"220 dias en una nave sideral" - читать интересную книгу автора (Martinov Gueorgui)

EN MARTE

27 de diciembre de 19…

¡Marte! ¡En la Tierra parecía tan lejano e inalcanzable!

¡Y aquí estamos, en Marte! ¡Uno quisiera repetir esta palabra un sinnúmero de veces!

Es de noche tras las ventanas de nuestra nave. ¡Para nosotros, es la primera noche en seis meses! El sol no se ve. Ha bajado detrás de la línea del horizonte, exactamente como lo hacía en la Tierra. ¡La Puesta del Sol…!
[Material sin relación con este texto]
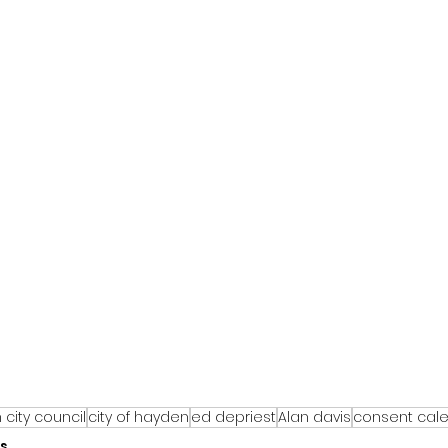
city council
city of hayden
ed depriest
Alan davis
consent cal
s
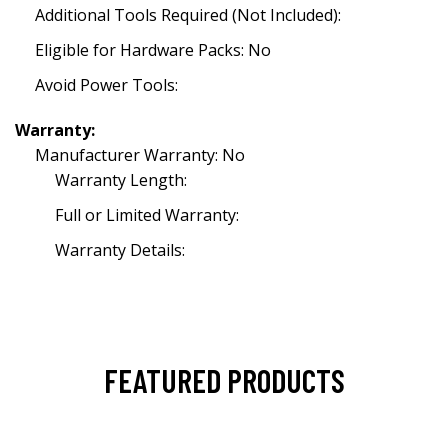
Additional Tools Required (Not Included):
Eligible for Hardware Packs: No
Avoid Power Tools:
Warranty:
Manufacturer Warranty: No
Warranty Length:
Full or Limited Warranty:
Warranty Details:
FEATURED PRODUCTS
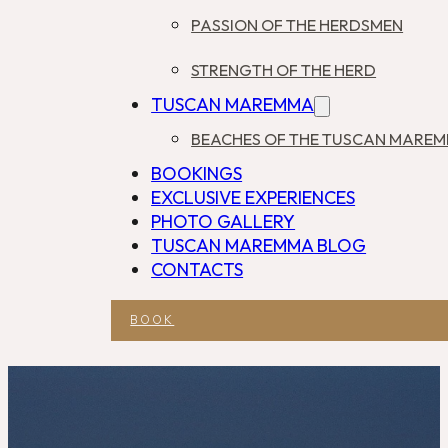
PASSION OF THE HERDSMEN
STRENGTH OF THE HERD
TUSCAN MAREMMA
BEACHES OF THE TUSCAN MARE
BOOKINGS
EXCLUSIVE EXPERIENCES
PHOTO GALLERY
TUSCAN MAREMMA BLOG
CONTACTS
BOOK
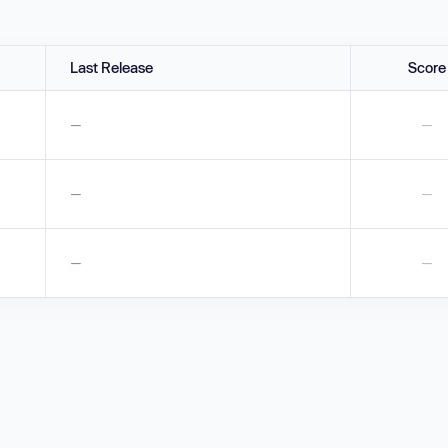
Last Release
Score
—
—
—
—
—
—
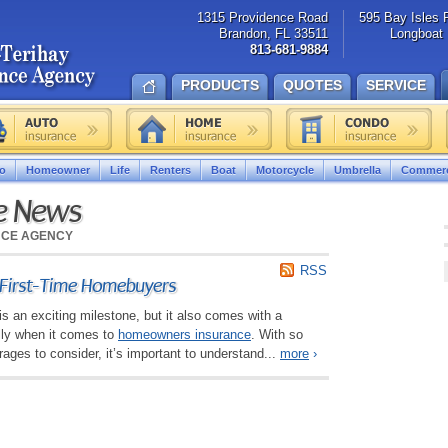
1315 Providence Road
595 Bay Isles 
Brandon, FL 33511
Longboat 
813-681-9884
PRODUCTS
QUOTES
SERVICE
o
Homeowner
Life
Renters
Boat
Motorcycle
Umbrella
Commerc
ce News
NCE AGENCY
RSS
r First-Time Homebuyers
is an exciting milestone, but it also comes with a
lly when it comes to
homeowners insurance
. With so
ges to consider, it’s important to understand...
more
›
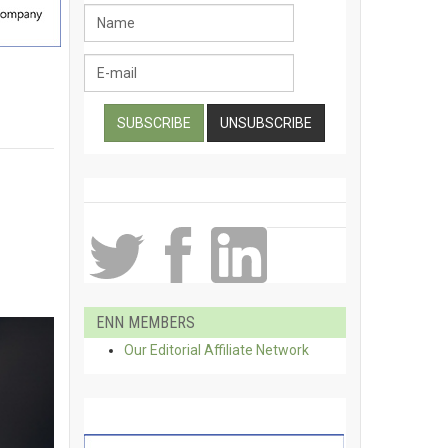
ENN MEMBERS
Our Editorial Affiliate Network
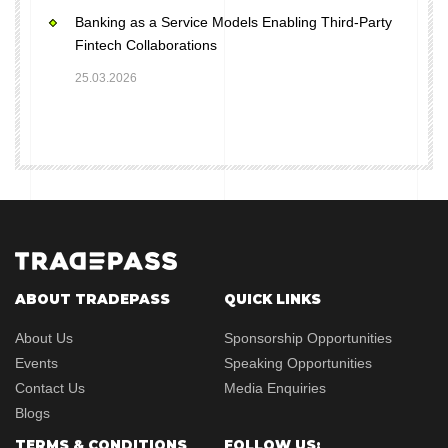
Banking as a Service Models Enabling Third-Party
Fintech Collaborations
25.03.2026
ABOUT TRADEPASS
QUICK LINKS
About Us
Sponsorship Opportunities
Events
Speaking Opportunities
Contact Us
Media Enquiries
Blogs
TERMS & CONDITIONS
FOLLOW US:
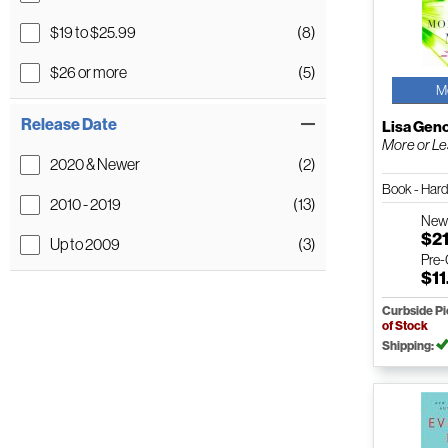
$19 to $25.99
(8)
$26 or more
(5)
M
Release Date
Lisa Gen
More or L
2020 & Newer
(2)
Book - Har
2010 - 2019
(13)
Ne
$21
Up to 2009
(3)
Pre
$11
Curbside P
of Stock
Shipping:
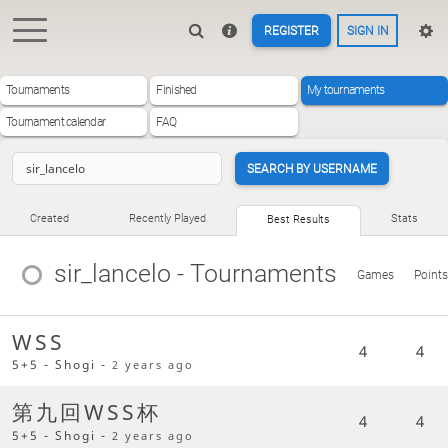
REGISTER
SIGN IN
Tournaments
Finished
My tournaments
Tournament calendar
FAQ
SEARCH BY USERNAME
Created
Recently Played
Stats
Best Results
sir_lancelo
- Tournaments
Games
Points
WSS
4
4
5+5 - Shogi -
2 years ago
第九回WSS杯
4
4
5+5 - Shogi -
2 years ago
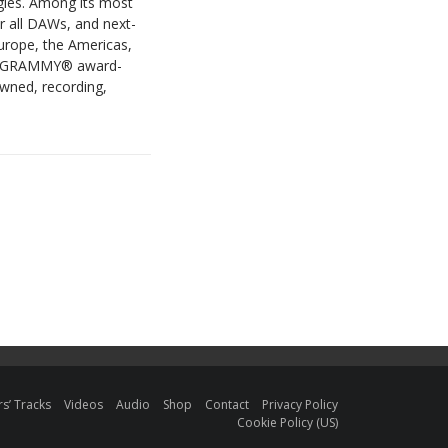
ogies. Among its most
r all DAWs, and next-
urope, the Americas,
ude GRAMMY® award-
owned, recording,
s’ Tracks
Videos
Audio
Shop
Contact
Privacy Policy
Cookie Policy (US)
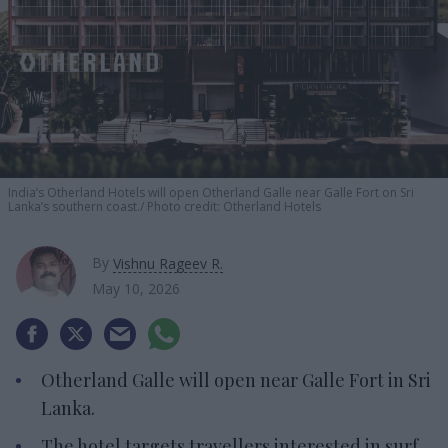
India’s Otherland Hotels will open Otherland Galle near Galle Fort on Sri
Lanka’s southern coast.
Photo credit: Otherland Hotels
By
Vishnu Rageev R.
May 10, 2026
Otherland Galle will open near Galle Fort in Sri
Lanka.
The hotel targets travellers interested in surf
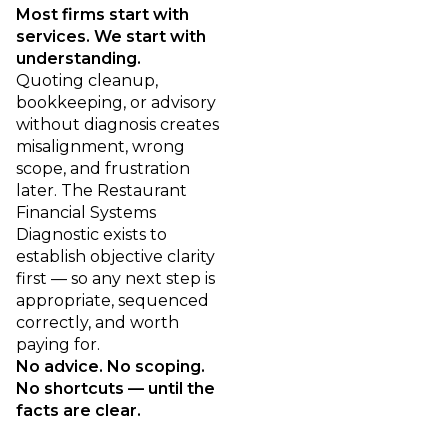
Most firms start with
services. We start with
understanding.
Quoting cleanup,
bookkeeping, or advisory
without diagnosis creates
misalignment, wrong
scope, and frustration
later. The Restaurant
Financial Systems
Diagnostic exists to
establish objective clarity
first — so any next step is
appropriate, sequenced
correctly, and worth
paying for.
No advice. No scoping.
No shortcuts — until the
facts are clear.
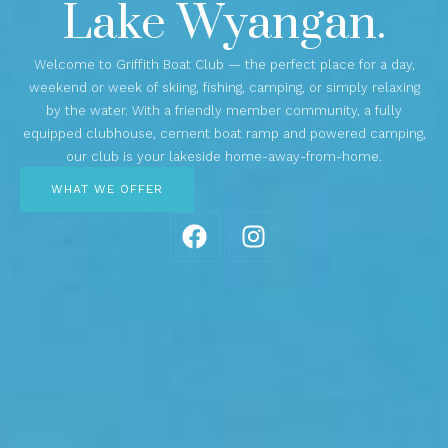
Lake Wyangan.
Welcome to Griffith Boat Club — the perfect place for a day,
weekend or week of skiing, fishing, camping, or simply relaxing
by the water. With a friendly member community, a fully
equipped clubhouse, cement boat ramp and powered camping,
our club is your lakeside home-away-from-home.
WHAT WE OFFER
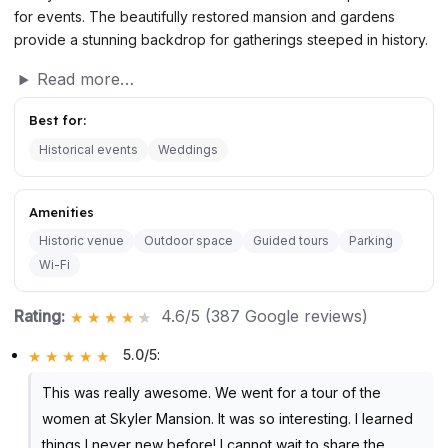
for events. The beautifully restored mansion and gardens
provide a stunning backdrop for gatherings steeped in history.
Read more…
Best for:
Historical events
Weddings
Amenities
Historic venue
Outdoor space
Guided tours
Parking
Wi-Fi
Rating:
4.6/5 (387 Google reviews)
5.0/5
:
This was really awesome. We went for a tour of the
women at Skyler Mansion. It was so interesting. I learned
things I never new before! I cannot wait to share the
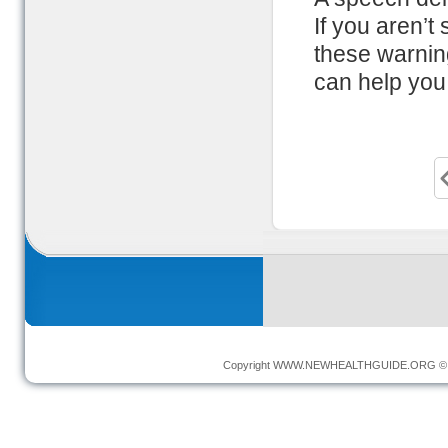
If you aren’t
these warnin
can help you 
Copyright
WWW.NEWHEALTHGUIDE.ORG
© 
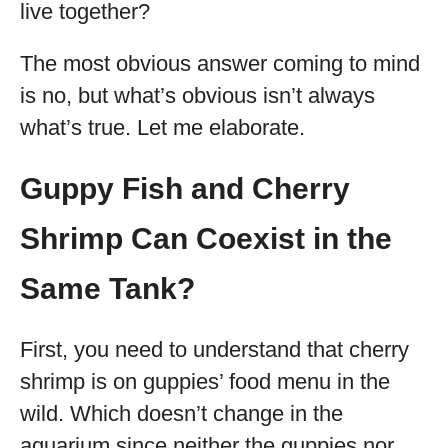
live together?
The most obvious answer coming to mind
is no, but what’s obvious isn’t always
what’s true. Let me elaborate.
Guppy Fish and Cherry
Shrimp Can Coexist in the
Same Tank?
First, you need to understand that cherry
shrimp is on guppies’ food menu in the
wild. Which doesn’t change in the
aquarium since neither the guppies nor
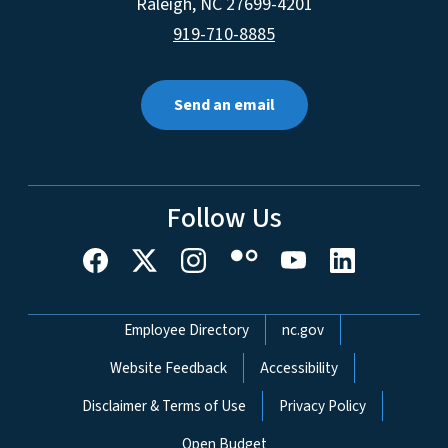
Raleigh
,
NC
27699-4201
919-710-8885
Send an email
Follow Us
Network Menu
Employee Directory
nc.gov
Website Feedback
Accessibility
Disclaimer & Terms of Use
Privacy Policy
Open Budget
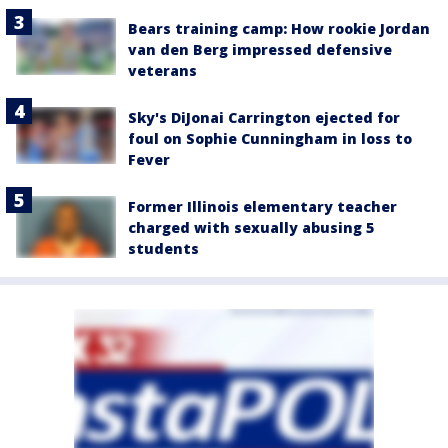
Bears training camp: How rookie Jordan
van den Berg impressed defensive
veterans
Sky's DiJonai Carrington ejected for
foul on Sophie Cunningham in loss to
Fever
Former Illinois elementary teacher
charged with sexually abusing 5
students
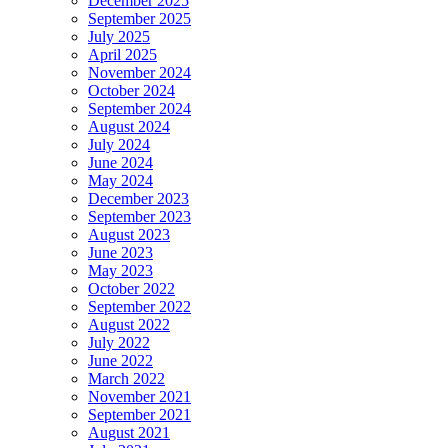
December 2025
September 2025
July 2025
April 2025
November 2024
October 2024
September 2024
August 2024
July 2024
June 2024
May 2024
December 2023
September 2023
August 2023
June 2023
May 2023
October 2022
September 2022
August 2022
July 2022
June 2022
March 2022
November 2021
September 2021
August 2021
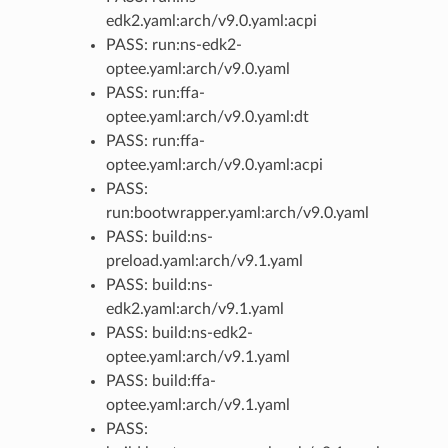
edk2.yaml:arch/v9.0.yaml:acpi
PASS: run:ns-edk2-
optee.yaml:arch/v9.0.yaml
PASS: run:ffa-
optee.yaml:arch/v9.0.yaml:dt
PASS: run:ffa-
optee.yaml:arch/v9.0.yaml:acpi
PASS:
run:bootwrapper.yaml:arch/v9.0.yaml
PASS: build:ns-
preload.yaml:arch/v9.1.yaml
PASS: build:ns-
edk2.yaml:arch/v9.1.yaml
PASS: build:ns-edk2-
optee.yaml:arch/v9.1.yaml
PASS: build:ffa-
optee.yaml:arch/v9.1.yaml
PASS:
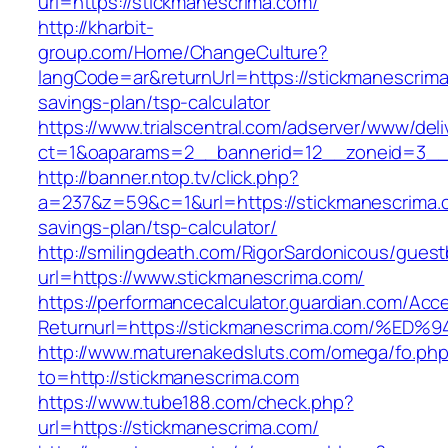
url=https://stickmanescrima.com/
http://kharbit-
group.com/Home/ChangeCulture?
langCode=ar&returnUrl=https://stickmanescrima.
savings-plan/tsp-calculator
https://www.trialscentral.com/adserver/www/deli
ct=1&oaparams=2__bannerid=12__zoneid=3__c
http://banner.ntop.tv/click.php?
a=237&z=59&c=1&url=https://stickmanescrima.c
savings-plan/tsp-calculator/
http://smilingdeath.com/RigorSardonicous/gues
url=https://www.stickmanescrima.com/
https://performancecalculator.guardian.com/Ac
Returnurl=https://stickmanescrima.com
http://www.maturenakedsluts.com/omega/fo.ph
to=http://stickmanescrima.com
https://www.tube188.com/check.php?
url=https://stickmanescrima.com/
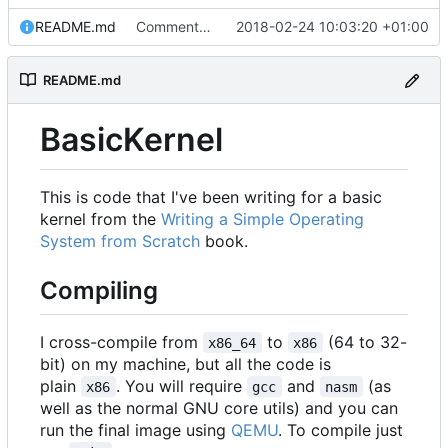
README.md
Commented about the directory structure.
2018-02-24 10:03:20 +01:00
README.md
BasicKernel
This is code that I've been writing for a basic
kernel from the
Writing a Simple Operating
System from Scratch
book.
Compiling
I cross-compile from
to
(64 to 32-
x86_64
x86
bit) on my machine, but all the code is
plain
. You will require
and
(as
x86
gcc
nasm
well as the normal GNU core utils) and you can
run the final image using
QEMU
. To compile just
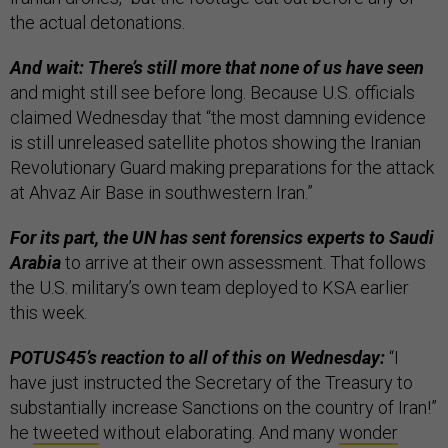
the actual detonations.
And wait: There’s still more that none of us have seen
and might still see before long. Because U.S. officials
claimed Wednesday that “the most damning evidence
is still unreleased satellite photos showing the Iranian
Revolutionary Guard making preparations for the attack
at Ahvaz Air Base in southwestern Iran.”
For its part, the UN has sent forensics experts to Saudi
Arabia
to arrive at their own assessment. That follows
the U.S. military’s own team deployed to KSA earlier
this week.
POTUS45’s reaction to all of this on Wednesday:
“I
have just instructed the Secretary of the Treasury to
substantially increase Sanctions on the country of Iran!”
he
tweeted
without elaborating. And many
wonder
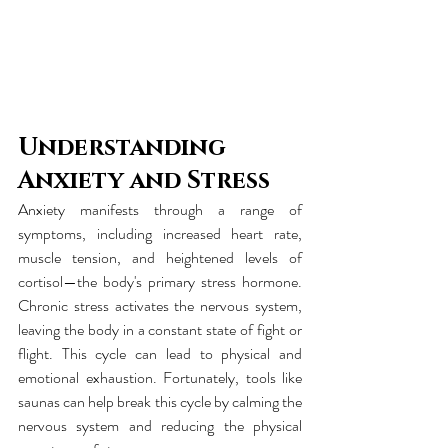
Understanding 
Anxiety and Stress
Anxiety manifests through a range of 
symptoms, including increased heart rate, 
muscle tension, and heightened levels of 
cortisol—the body's primary stress hormone. 
Chronic stress activates the nervous system, 
leaving the body in a constant state of fight or 
flight. This cycle can lead to physical and 
emotional exhaustion. Fortunately, tools like 
saunas can help break this cycle by calming the 
nervous system and reducing the physical 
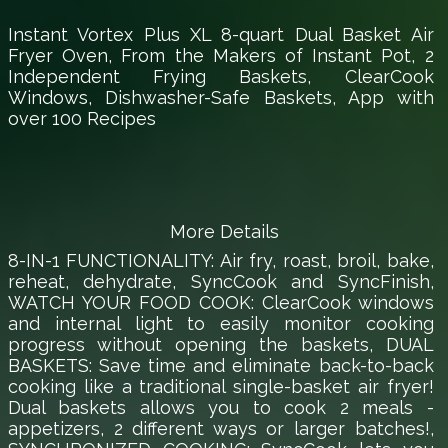
Instant Vortex Plus XL 8-quart Dual Basket Air
Fryer Oven, From the Makers of Instant Pot, 2
Independent Frying Baskets, ClearCook
Windows, Dishwasher-Safe Baskets, App with
over 100 Recipes
More Details
8-IN-1 FUNCTIONALITY: Air fry, roast, broil, bake,
reheat, dehydrate, SyncCook and SyncFinish,
WATCH YOUR FOOD COOK: ClearCook windows
and internal light to easily monitor cooking
progress without opening the baskets, DUAL
BASKETS: Save time and eliminate back-to-back
cooking like a traditional single-basket air fryer!
Dual baskets allows you to cook 2 meals -
appetizers, 2 different ways or larger batches!,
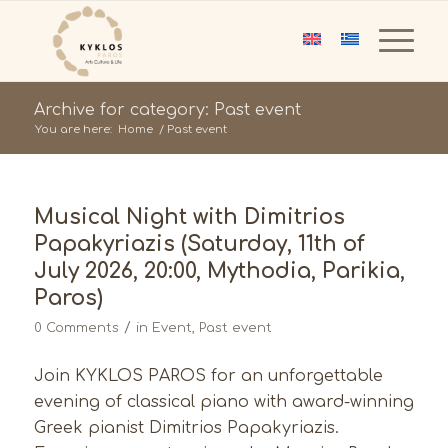
Archive for category: Past event
You are here:
Home
/
Past event
Musical Night with Dimitrios
Papakyriazis (Saturday, 11th of
July 2026, 20:00, Mythodia, Parikia,
Paros)
/
0 Comments
in
Event
,
Past event
Join KYKLOS PAROS for an unforgettable
evening of classical piano with award-winning
Greek pianist Dimitrios Papakyriazis.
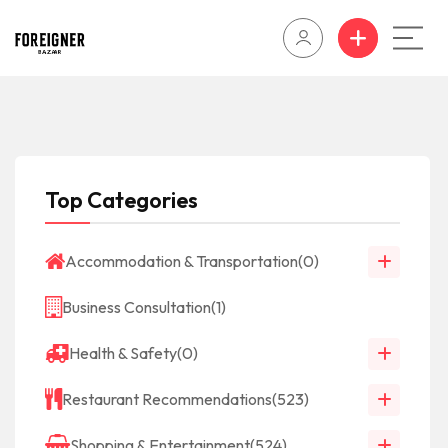
Top Categories
Accommodation & Transportation
(0)
Business Consultation
(1)
Health & Safety
(0)
Restaurant Recommendations
(523)
Shopping & Entertainment
(524)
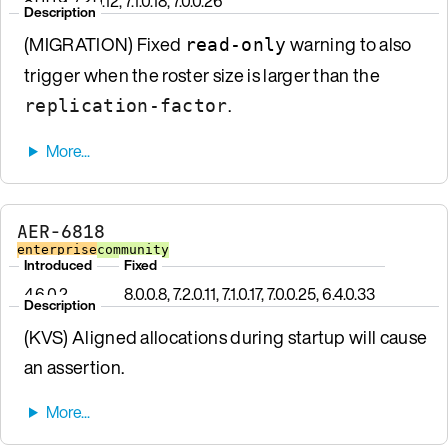
8.0.0.9, 7.2.0.12, 7.1.0.18, 7.0.0.26
Description
(MIGRATION) Fixed
warning to also
read-only
trigger when the roster size is larger than the
.
replication-factor
AER-6818
enterprise
community
Introduced
Fixed
4.6.0.2
8.0.0.8, 7.2.0.11, 7.1.0.17, 7.0.0.25, 6.4.0.33
Description
(KVS) Aligned allocations during startup will cause
an assertion.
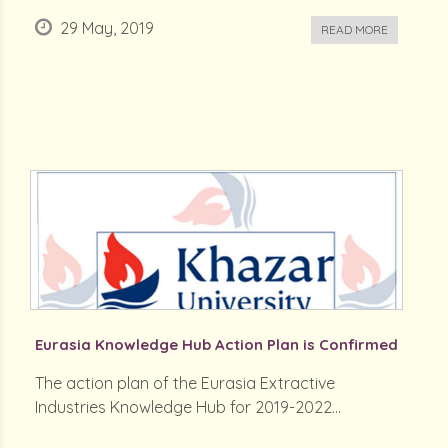
29 May, 2019
READ MORE
Eurasia Knowledge Hub Action Plan is Confirmed
The action plan of the Eurasia Extractive
Industries Knowledge Hub for 2019-2022...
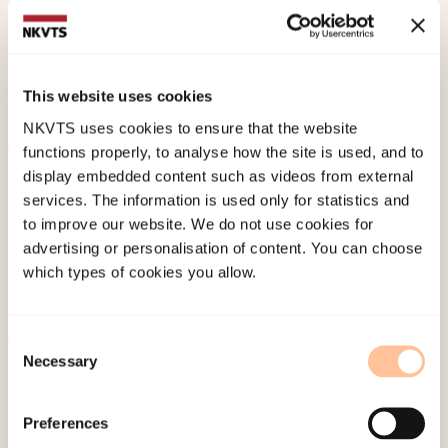
En analyse av et terapiforløp [Mother–daughter
relationship after incest: An analysis of the
therapy process] Norwegian only.
Tidsskrift for
This website uses cookies
Norsk Psykologforening, 43
(10), 1012-1022.
NKVTS uses cookies to ensure that the website
functions properly, to analyse how the site is used, and to
Published:
19. March 2026
display embedded content such as videos from external
Last modified:
7. August 2026
services. The information is used only for statistics and
to improve our website. We do not use cookies for
advertising or personalisation of content. You can choose
which types of cookies you allow.
Consent
Necessary
About NKVTS
Selection
Employees
Publications
Preferences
Este fenómeno tan simple, tan conocido, nos pareció extraordinario y lleno de misterioso sentido. Más pequeño y más frío que mirado desde la Tierra, echó sus últimos fulgores sobre nuestra nave y se ocultó. Un sembrado de diamantes se esparció por un cielo más oscuro que el nuestro, en constelaciones conocidas desde la infancia… Un desierto arenoso, plantas azulado-grises y aguas mansas de un lago donde acuatizó la nave, todo se sumergió en las tinieblas. Mañana, al amanecer, saldremos de la nave.

¡Mañana…! Entre tanto, Kamov nos mandó descansar. Paichadze duerme en su hamaca, suspendida entre la puerta y la ventana. Yo estoy sentado en la, mía, ¡pero el sueño me huye! Los nervios en tensión tienen que apaciguarse. ¡El diario! sí, ése es un remedio seguro. Hablaré de la llegada a Marte.

Nuestra estupenda astronave llegó al tiempo previsto al punto del espacio donde tenía que encontrarse con el planeta.

Al acercarnos, lo vimos casi frente a nosotros, todo iluminado por los rayos solares, y podíamos observar diariamente su paulatino aumento. No tenía el color rojo-anaranjado que veíamos desde Tierra, sino anaranjado-amarillento. Al principio creí que era debido a la velocidad de nuestro vuelo, pero Paichadze me explicó que esta velocidad no era suficiente para producir un acortamiento de las ondas luminosas, aunque viniesen a nuestro encuentro.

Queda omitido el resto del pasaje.